Pour les auteurs, certes: l’expérience est très enrichissante (notamment en termes de structure narrative, puisque on peut se permettre bien des audaces). Pour le lecteur, c’est souvent une forme de publication encore à (re)découvrir. Pas besoin d’ailleurs d’aller chercher du côté des publications payantes, le terrain de jeu est occupé depuis pas mal de temps via des supports de publication divers et variés – sans qu’interviennent des contraintes éditoriales (temps de lecture, volume de texte), ce qui offre une liberté plus délicieuse encore. Je laisserai à tous le soin de chercher où trouver de bonnes webséries gratuites, ce n’est pas si difficile. (remarque qui n’est pas destinée à faire plaisir aux radins, mais parce que le nombre d’excellents auteurs qui se passent d’éditeurs et restent hors préoccupations commerciales est assez conséquent pour qu’on ne les laisse surtout pas de côté).
Souvent, les premiers épisodes sont gratuits, de quoi voir si on continue (ou pas). 🙂
Tant mieux: d’ailleurs ça devrait s’appliquer systématiquement, et aussi pour les romans (premier chapitre ou premières pages).

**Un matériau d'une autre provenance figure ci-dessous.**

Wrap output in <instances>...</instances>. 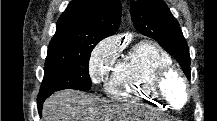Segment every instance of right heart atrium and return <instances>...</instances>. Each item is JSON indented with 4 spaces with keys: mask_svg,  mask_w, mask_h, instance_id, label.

Ce que je veux souligner, c’est qu’il n’est pas besoin de de courir après / compter sur des éditeurs pour se lancer dans l’aventure du feuilleton. Il suffit d’avoir un certain goût du risque, et ne pas craindre que des lecteurs décrochent. D’un autre côté, en fidéliser au moins une poignée donne du courage et du cœur à l’ouvrage (parfois, c’est ce qu’il faut).
Oh, je m’interroge:
« 15 000 mots, plus ou moins » pour un épisode (ou 17 000 plus loin), y aurait pas comme une erreur ?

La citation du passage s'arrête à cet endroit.